[Material shown]
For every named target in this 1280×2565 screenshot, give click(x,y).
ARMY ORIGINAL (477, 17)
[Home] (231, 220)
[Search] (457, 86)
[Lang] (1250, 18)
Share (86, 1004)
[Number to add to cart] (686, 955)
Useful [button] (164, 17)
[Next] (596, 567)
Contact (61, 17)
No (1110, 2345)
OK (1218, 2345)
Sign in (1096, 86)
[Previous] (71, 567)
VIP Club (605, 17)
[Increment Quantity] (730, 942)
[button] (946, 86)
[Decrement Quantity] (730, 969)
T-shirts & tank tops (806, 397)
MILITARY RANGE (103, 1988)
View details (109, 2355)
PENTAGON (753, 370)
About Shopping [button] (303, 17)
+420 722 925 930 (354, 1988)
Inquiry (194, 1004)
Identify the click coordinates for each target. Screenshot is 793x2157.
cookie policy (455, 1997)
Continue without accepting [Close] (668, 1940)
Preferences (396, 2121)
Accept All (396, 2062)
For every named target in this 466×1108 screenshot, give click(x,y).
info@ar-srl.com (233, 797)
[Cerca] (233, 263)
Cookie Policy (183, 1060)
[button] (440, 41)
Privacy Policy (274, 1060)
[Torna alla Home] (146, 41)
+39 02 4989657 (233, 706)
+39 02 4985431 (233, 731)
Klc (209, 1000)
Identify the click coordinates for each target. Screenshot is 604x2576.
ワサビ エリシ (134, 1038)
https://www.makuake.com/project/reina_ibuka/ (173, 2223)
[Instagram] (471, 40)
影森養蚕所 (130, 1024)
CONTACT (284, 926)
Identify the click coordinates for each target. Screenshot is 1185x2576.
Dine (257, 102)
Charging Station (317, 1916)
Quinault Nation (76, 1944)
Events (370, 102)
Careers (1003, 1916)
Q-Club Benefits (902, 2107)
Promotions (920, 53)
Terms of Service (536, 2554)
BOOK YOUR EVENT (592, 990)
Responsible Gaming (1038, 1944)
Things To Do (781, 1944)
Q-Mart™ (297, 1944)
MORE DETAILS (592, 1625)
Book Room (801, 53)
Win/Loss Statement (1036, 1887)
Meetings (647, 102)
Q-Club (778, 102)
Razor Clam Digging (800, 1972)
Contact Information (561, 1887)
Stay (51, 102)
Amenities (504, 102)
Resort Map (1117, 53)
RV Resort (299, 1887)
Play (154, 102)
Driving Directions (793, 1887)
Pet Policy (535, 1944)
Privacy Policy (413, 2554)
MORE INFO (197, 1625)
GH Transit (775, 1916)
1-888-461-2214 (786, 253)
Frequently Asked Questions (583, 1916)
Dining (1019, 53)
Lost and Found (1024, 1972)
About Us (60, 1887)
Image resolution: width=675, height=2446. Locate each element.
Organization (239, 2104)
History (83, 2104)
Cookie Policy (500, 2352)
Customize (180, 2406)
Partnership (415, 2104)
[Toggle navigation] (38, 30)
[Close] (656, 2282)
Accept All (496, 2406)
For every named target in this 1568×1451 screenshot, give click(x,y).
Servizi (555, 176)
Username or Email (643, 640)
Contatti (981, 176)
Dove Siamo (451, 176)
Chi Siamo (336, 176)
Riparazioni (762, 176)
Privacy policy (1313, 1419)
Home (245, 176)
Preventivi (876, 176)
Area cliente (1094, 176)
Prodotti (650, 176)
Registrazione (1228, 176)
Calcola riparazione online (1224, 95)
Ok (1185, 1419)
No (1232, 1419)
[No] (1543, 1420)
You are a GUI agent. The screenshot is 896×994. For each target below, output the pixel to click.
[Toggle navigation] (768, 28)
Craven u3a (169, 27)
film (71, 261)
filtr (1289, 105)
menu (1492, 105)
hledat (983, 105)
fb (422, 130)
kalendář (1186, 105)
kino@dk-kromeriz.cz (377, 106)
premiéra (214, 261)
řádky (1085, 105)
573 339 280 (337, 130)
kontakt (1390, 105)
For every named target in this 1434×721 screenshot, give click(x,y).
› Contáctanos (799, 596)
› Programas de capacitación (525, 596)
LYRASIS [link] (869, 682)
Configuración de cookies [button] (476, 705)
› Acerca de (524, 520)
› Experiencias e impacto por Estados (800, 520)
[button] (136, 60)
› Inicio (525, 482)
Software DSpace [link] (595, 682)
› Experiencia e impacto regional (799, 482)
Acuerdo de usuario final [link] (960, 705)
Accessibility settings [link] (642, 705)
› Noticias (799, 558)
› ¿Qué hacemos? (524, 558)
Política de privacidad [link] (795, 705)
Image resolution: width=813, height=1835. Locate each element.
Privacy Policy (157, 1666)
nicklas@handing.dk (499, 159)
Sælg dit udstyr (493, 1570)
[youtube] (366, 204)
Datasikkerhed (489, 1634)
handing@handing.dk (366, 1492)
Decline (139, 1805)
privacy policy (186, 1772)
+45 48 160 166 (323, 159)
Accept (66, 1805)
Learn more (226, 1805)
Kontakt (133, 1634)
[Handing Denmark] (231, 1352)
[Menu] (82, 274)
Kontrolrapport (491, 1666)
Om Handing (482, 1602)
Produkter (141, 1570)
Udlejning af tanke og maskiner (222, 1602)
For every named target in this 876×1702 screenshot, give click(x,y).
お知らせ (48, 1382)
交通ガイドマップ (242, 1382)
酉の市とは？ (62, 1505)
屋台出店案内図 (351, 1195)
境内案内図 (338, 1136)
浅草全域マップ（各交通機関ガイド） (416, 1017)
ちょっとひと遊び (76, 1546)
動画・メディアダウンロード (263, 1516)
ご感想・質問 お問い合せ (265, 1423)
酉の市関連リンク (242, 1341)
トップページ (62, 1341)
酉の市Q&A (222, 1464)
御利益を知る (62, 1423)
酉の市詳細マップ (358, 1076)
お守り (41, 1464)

[What the task asks] This task calls for the material above to be duplicated verbatim.

[Answer to the problem]
For every named target in this 1280×2565 screenshot, give click(x,y).
ARMY ORIGINAL (477, 17)
[Home] (231, 220)
[Search] (457, 86)
[Lang] (1250, 18)
Share (86, 1004)
[Number to add to cart] (686, 955)
Useful [button] (164, 17)
[Next] (596, 567)
Contact (61, 17)
No (1110, 2345)
OK (1218, 2345)
Sign in (1096, 86)
[Previous] (71, 567)
VIP Club (605, 17)
[Increment Quantity] (730, 942)
[button] (946, 86)
[Decrement Quantity] (730, 969)
T-shirts & tank tops (806, 397)
MILITARY RANGE (103, 1988)
View details (109, 2355)
PENTAGON (753, 370)
About Shopping [button] (303, 17)
+420 722 925 930 (354, 1988)
Inquiry (194, 1004)
Identify the click coordinates for each target. Screenshot is 793x2157.
cookie policy (455, 1997)
Continue without accepting [Close] (668, 1940)
Preferences (396, 2121)
Accept All (396, 2062)
For every named target in this 466×1108 screenshot, give click(x,y).
info@ar-srl.com (233, 797)
[Cerca] (233, 263)
Cookie Policy (183, 1060)
[button] (440, 41)
Privacy Policy (274, 1060)
[Torna alla Home] (146, 41)
+39 02 4989657 (233, 706)
+39 02 4985431 (233, 731)
Klc (209, 1000)
Identify the click coordinates for each target. Screenshot is 604x2576.
ワサビ エリシ (134, 1038)
https://www.makuake.com/project/reina_ibuka/ (173, 2223)
[Instagram] (471, 40)
影森養蚕所 (130, 1024)
CONTACT (284, 926)
Identify the click coordinates for each target. Screenshot is 1185x2576.
Dine (257, 102)
Charging Station (317, 1916)
Quinault Nation (76, 1944)
Events (370, 102)
Careers (1003, 1916)
Q-Club Benefits (902, 2107)
Promotions (920, 53)
Terms of Service (536, 2554)
BOOK YOUR EVENT (592, 990)
Responsible Gaming (1038, 1944)
Things To Do (781, 1944)
Q-Mart™ (297, 1944)
MORE DETAILS (592, 1625)
Book Room (801, 53)
Win/Loss Statement (1036, 1887)
Meetings (647, 102)
Q-Club (778, 102)
Razor Clam Digging (800, 1972)
Contact Information (561, 1887)
Stay (51, 102)
Amenities (504, 102)
Resort Map (1117, 53)
RV Resort (299, 1887)
Play (154, 102)
Driving Directions (793, 1887)
Pet Policy (535, 1944)
Privacy Policy (413, 2554)
MORE INFO (197, 1625)
GH Transit (775, 1916)
1-888-461-2214 (786, 253)
Frequently Asked Questions (583, 1916)
Dining (1019, 53)
Lost and Found (1024, 1972)
About Us (60, 1887)
Image resolution: width=675, height=2446. Locate each element.
Organization (239, 2104)
History (83, 2104)
Cookie Policy (500, 2352)
Customize (180, 2406)
Partnership (415, 2104)
[Toggle navigation] (38, 30)
[Close] (656, 2282)
Accept All (496, 2406)
For every named target in this 1568×1451 screenshot, give click(x,y).
Servizi (555, 176)
Username or Email (643, 640)
Contatti (981, 176)
Dove Siamo (451, 176)
Chi Siamo (336, 176)
Riparazioni (762, 176)
Privacy policy (1313, 1419)
Home (245, 176)
Preventivi (876, 176)
Area cliente (1094, 176)
Prodotti (650, 176)
Registrazione (1228, 176)
Calcola riparazione online (1224, 95)
Ok (1185, 1419)
No (1232, 1419)
[No] (1543, 1420)
You are a GUI agent. The screenshot is 896×994. For each target below, output the pixel to click.
[Toggle navigation] (768, 28)
Craven u3a (169, 27)
film (71, 261)
filtr (1289, 105)
menu (1492, 105)
hledat (983, 105)
fb (422, 130)
kalendář (1186, 105)
kino@dk-kromeriz.cz (377, 106)
premiéra (214, 261)
řádky (1085, 105)
573 339 280 (337, 130)
kontakt (1390, 105)
For every named target in this 1434×721 screenshot, give click(x,y).
› Contáctanos (799, 596)
› Programas de capacitación (525, 596)
LYRASIS [link] (869, 682)
Configuración de cookies [button] (476, 705)
› Acerca de (524, 520)
› Experiencias e impacto por Estados (800, 520)
[button] (136, 60)
› Inicio (525, 482)
Software DSpace [link] (595, 682)
› Experiencia e impacto regional (799, 482)
Acuerdo de usuario final [link] (960, 705)
Accessibility settings [link] (642, 705)
› Noticias (799, 558)
› ¿Qué hacemos? (524, 558)
Política de privacidad [link] (795, 705)
Image resolution: width=813, height=1835. Locate each element.
Privacy Policy (157, 1666)
nicklas@handing.dk (499, 159)
Sælg dit udstyr (493, 1570)
[youtube] (366, 204)
Datasikkerhed (489, 1634)
handing@handing.dk (366, 1492)
Decline (139, 1805)
privacy policy (186, 1772)
+45 48 160 166 (323, 159)
Accept (66, 1805)
Learn more (226, 1805)
Kontakt (133, 1634)
[Handing Denmark] (231, 1352)
[Menu] (82, 274)
Kontrolrapport (491, 1666)
Om Handing (482, 1602)
Produkter (141, 1570)
Udlejning af tanke og maskiner (222, 1602)
For every named target in this 876×1702 screenshot, give click(x,y).
お知らせ (48, 1382)
交通ガイドマップ (242, 1382)
酉の市とは？ (62, 1505)
屋台出店案内図 (351, 1195)
境内案内図 (338, 1136)
浅草全域マップ（各交通機関ガイド） (416, 1017)
ちょっとひと遊び (76, 1546)
動画・メディアダウンロード (263, 1516)
ご感想・質問 お問い合せ (265, 1423)
酉の市関連リンク (242, 1341)
トップページ (62, 1341)
酉の市Q&A (222, 1464)
御利益を知る (62, 1423)
酉の市詳細マップ (358, 1076)
お守り (41, 1464)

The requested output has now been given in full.